WORK TO BE COMPLETED:
Lines with the string "Promotions" are to be identified in the listing and copied.

○ ○ ○ ○ ○ ○ ○

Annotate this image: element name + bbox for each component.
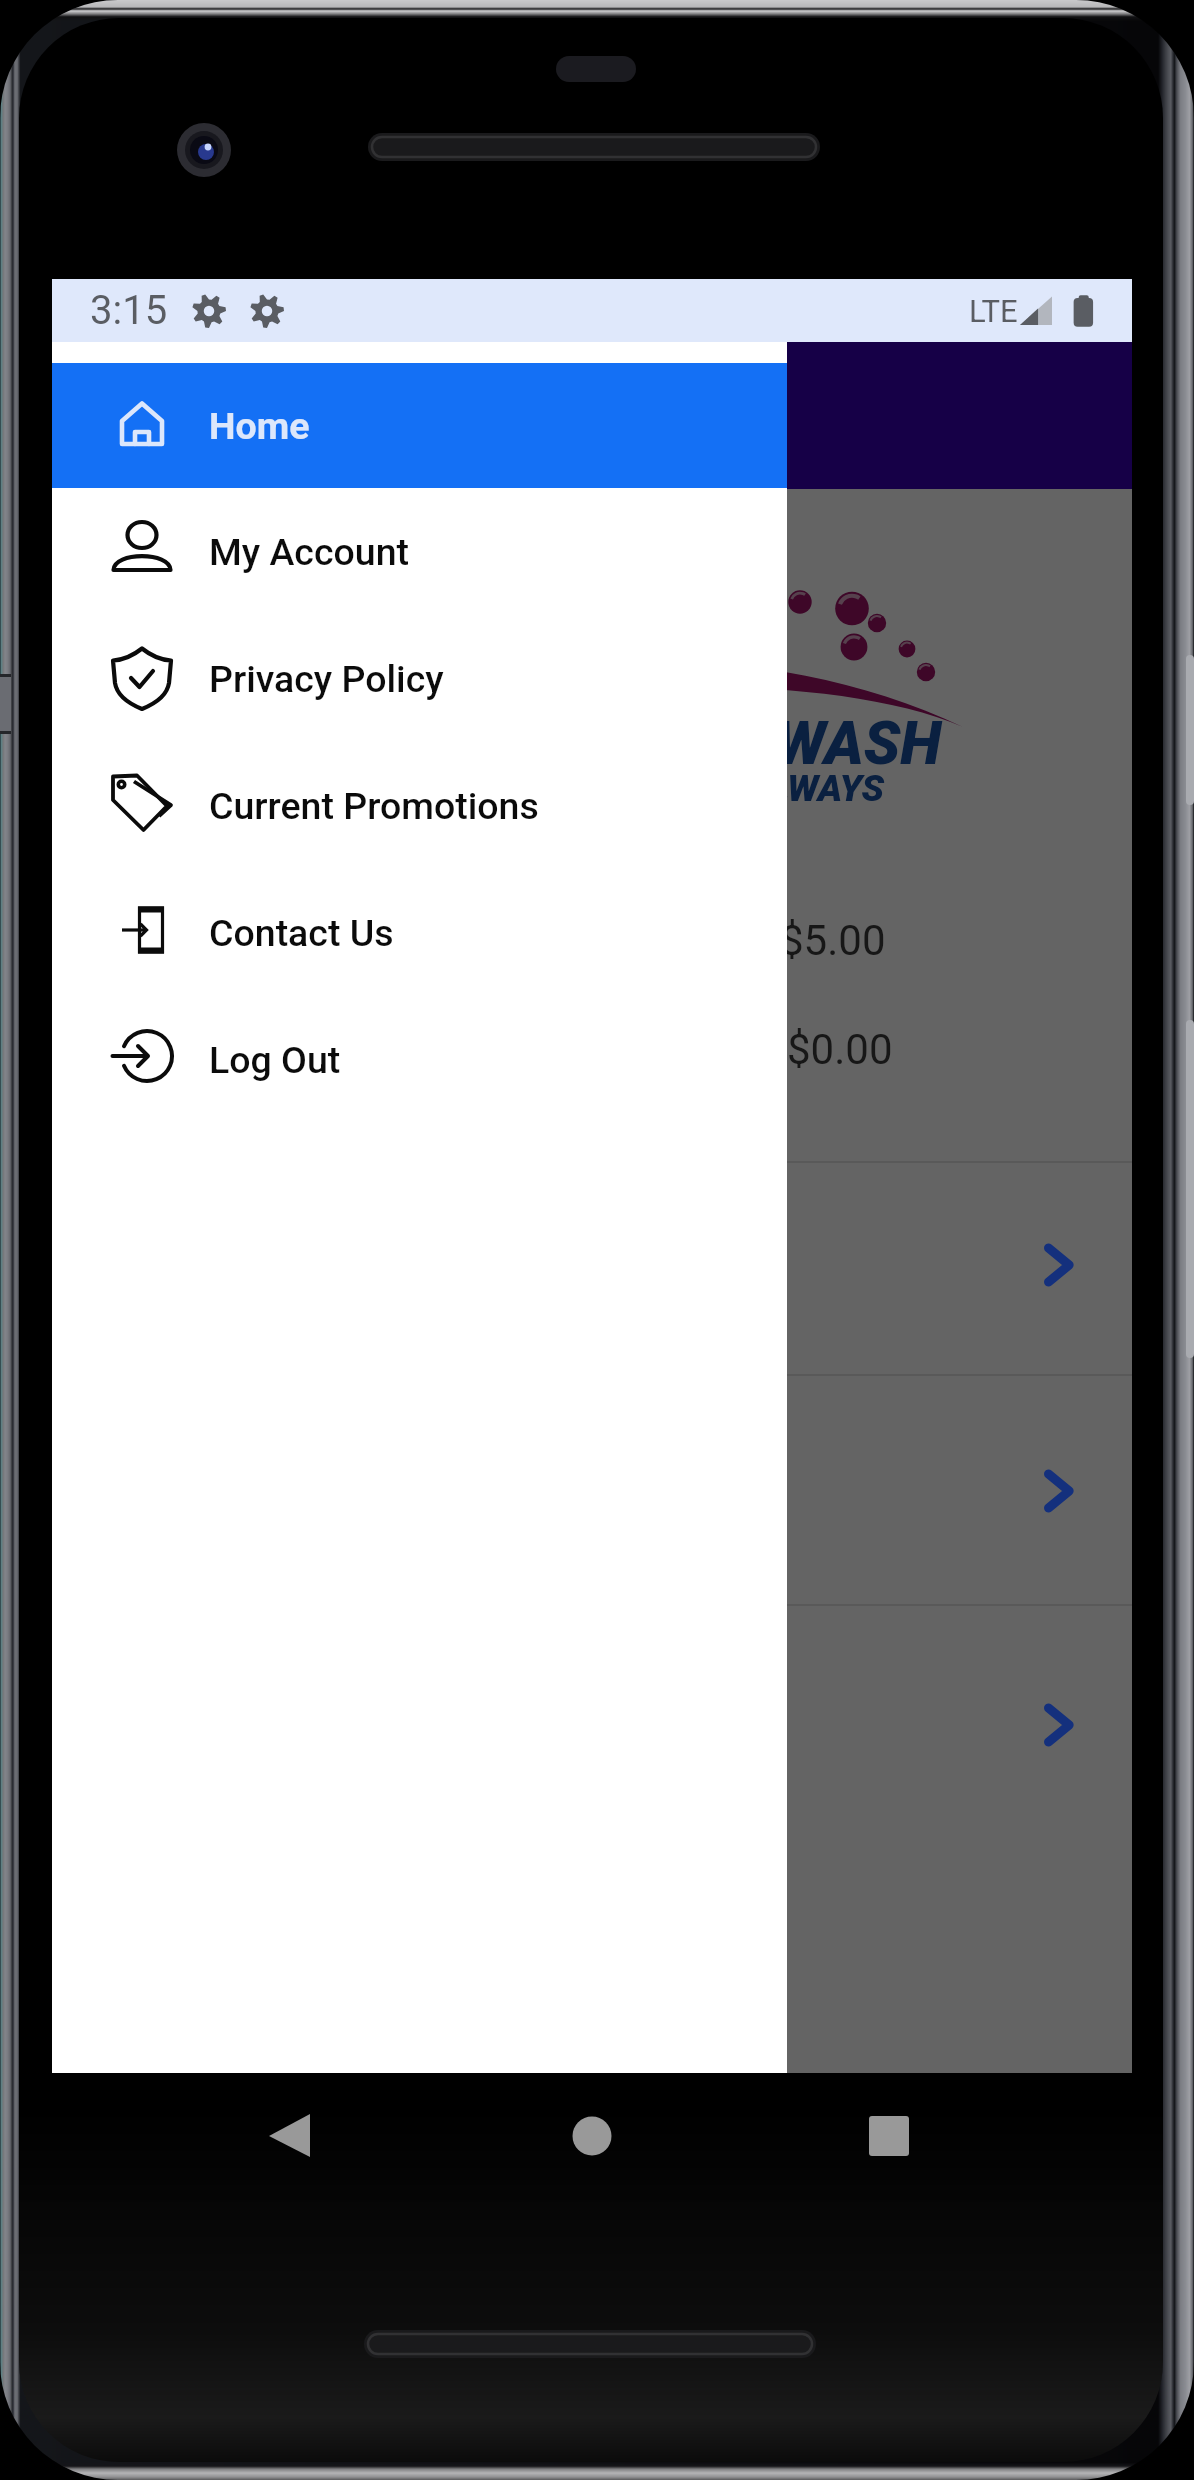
staticText: Rewards Balance (112, 1025, 434, 1074)
button[interactable]: Buy a Car Wash Membership (52, 1604, 1132, 1817)
button[interactable]: Wash History (52, 1374, 1132, 1587)
button[interactable]: Open navigation drawer (74, 364, 178, 468)
staticText: Home (209, 404, 310, 448)
button[interactable]: Current Promotions (52, 742, 787, 869)
staticText: Buy a Monthly Wash Membership (112, 1707, 1012, 1754)
button[interactable]: Privacy Policy (52, 615, 787, 742)
staticText: ALWAYS (745, 767, 1194, 810)
button[interactable]: Home (52, 363, 787, 488)
staticText: Home (202, 389, 326, 443)
staticText: LTE (969, 293, 1018, 329)
button[interactable]: Close navigation drawer (52, 489, 1132, 2073)
staticText: EXPRESS WASH (509, 708, 973, 778)
button[interactable]: Back (190, 2076, 390, 2196)
staticText: Current Promotions (209, 784, 539, 828)
staticText: Contact Us (209, 911, 394, 955)
button[interactable]: Recent apps (790, 2076, 990, 2196)
button[interactable]: Home (492, 2076, 692, 2196)
staticText: My Account (209, 530, 409, 574)
button[interactable]: Buy a Wash (52, 1161, 1132, 1374)
staticText: Log Out (209, 1038, 341, 1082)
staticText: $0.00 (787, 1025, 893, 1074)
staticText: 3:15 (90, 287, 168, 334)
staticText: $5.00 (780, 916, 886, 965)
button[interactable]: My Account (52, 488, 787, 615)
staticText: Privacy Policy (209, 657, 444, 701)
button[interactable]: Log Out (52, 996, 787, 1123)
staticText: Account Balance (112, 916, 428, 965)
button[interactable]: Contact Us (52, 869, 787, 996)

○ ○ ○ ○ ○ ○ ○

SOLUTION:
button[interactable]: Current Promotions (52, 742, 787, 869)
staticText: Current Promotions (209, 784, 539, 828)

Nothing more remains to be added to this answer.